:: Source records ::
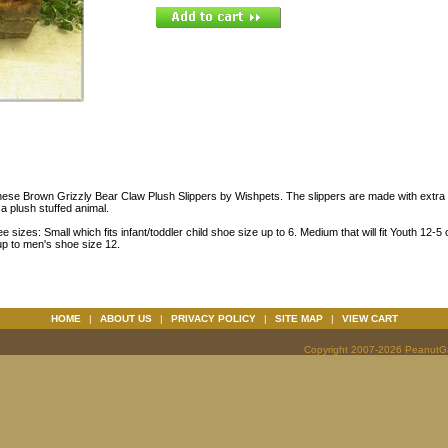
hese Brown Grizzly Bear Claw Plush Slippers by Wishpets. The slippers are made with extra c
e a plush stuffed animal.
ee sizes: Small which fits infant/toddler child shoe size up to 6. Medium that will fit Youth 12-
 up to men's shoe size 12.
HOME
|
ABOUT US
|
PRIVACY POLICY
|
SITE MAP
|
VIEW CART
Copyright 2007-2026 PeanutGal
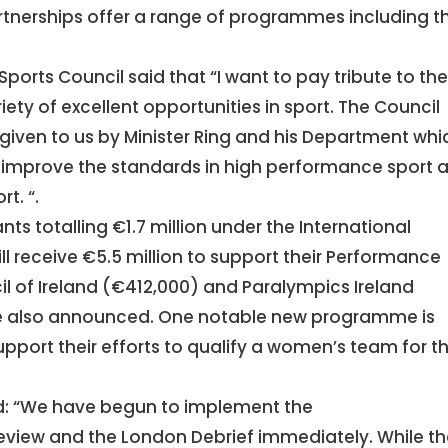
rtnerships offer a range of programmes including t
Sports Council said that “I want to pay tribute to th
ety of excellent opportunities in sport. The Council
iven to us by Minister Ring and his Department whi
o improve the standards in high performance sport 
t. “.
ants totalling €1.7 million under the International
l receive €5.5 million to support their Performance
il of Ireland (€412,000) and Paralympics Ireland
re also announced. One notable new programme is
upport their efforts to qualify a women’s team for t
id: “We have begun to implement the
view and the London Debrief immediately. While th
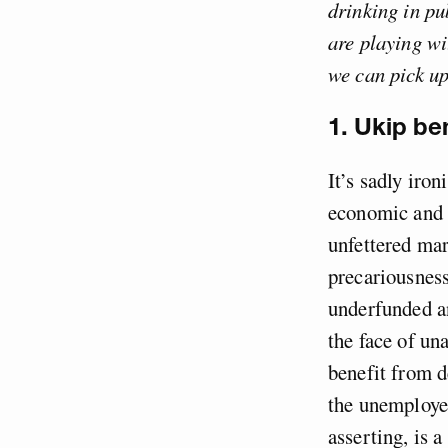
drinking in pu
are playing wi
we can pick up
1. Ukip be
It’s sadly iro
economic and i
unfettered mar
precariousness
underfunded an
the face of un
benefit from d
the unemploye
asserting, is a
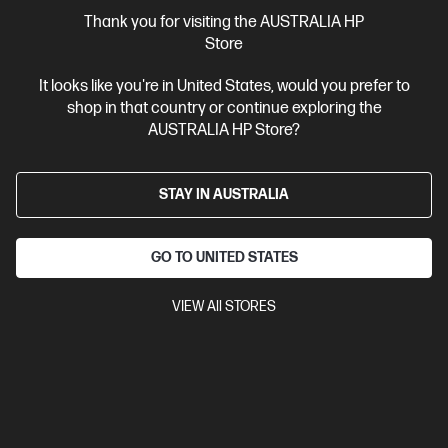
More Useful Links
Thank you for visiting the AUSTRALIA HP
Store
Site Disclaimers
It looks like you're in United States, would you prefer to
shop in that country or continue exploring the
Australia
Price is inclusive of 10% GST (where applicable).
AUSTRALIA HP Store?
Contact Us
STAY IN AUSTRALIA
Shop For Products
GO TO UNITED STATES
Customer Service
VIEW All STORES
My HP
HP Stores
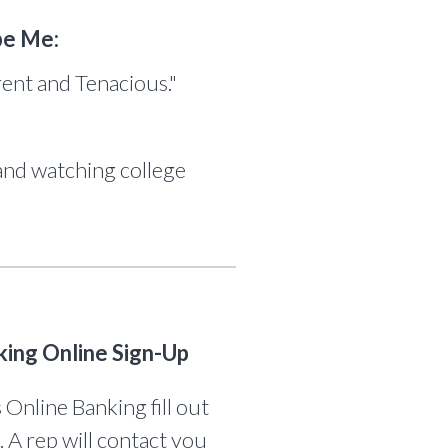
be Me:
rent and Tenacious."
and watching college
king Online Sign-Up
 Online Banking fill out
. A rep will contact you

:: Task to carry out ::
Word for word, repeat the data above with the pictures left out.

:: Answer box ::
hese Brown Grizzly Bear Claw Plush Slippers by Wishpets. The slippers are made with extra c
e a plush stuffed animal.
ee sizes: Small which fits infant/toddler child shoe size up to 6. Medium that will fit Youth 12-
 up to men's shoe size 12.
HOME
|
ABOUT US
|
PRIVACY POLICY
|
SITE MAP
|
VIEW CART
Copyright 2007-2026 PeanutGal
rtnerships offer a range of programmes including t
Sports Council said that “I want to pay tribute to th
ety of excellent opportunities in sport. The Council
iven to us by Minister Ring and his Department whi
o improve the standards in high performance sport 
t. “.
ants totalling €1.7 million under the International
l receive €5.5 million to support their Performance
il of Ireland (€412,000) and Paralympics Ireland
re also announced. One notable new programme is
upport their efforts to qualify a women’s team for t
id: “We have begun to implement the
view and the London Debrief immediately. While th
drinking in pu
are playing wi
we can pick up
1. Ukip be
It’s sadly iro
economic and i
unfettered mar
precariousness
underfunded an
the face of un
benefit from d
the unemploye
asserting, is a
More Useful Links
Thank you for visiting the AUSTRALIA HP
Store
Site Disclaimers
It looks like you're in United States, would you prefer to
shop in that country or continue exploring the
Australia
Price is inclusive of 10% GST (where applicable).
AUSTRALIA HP Store?
Contact Us
STAY IN AUSTRALIA
Shop For Products
GO TO UNITED STATES
Customer Service
VIEW All STORES
My HP
HP Stores
be Me:
rent and Tenacious."
and watching college
king Online Sign-Up
 Online Banking fill out
. A rep will contact you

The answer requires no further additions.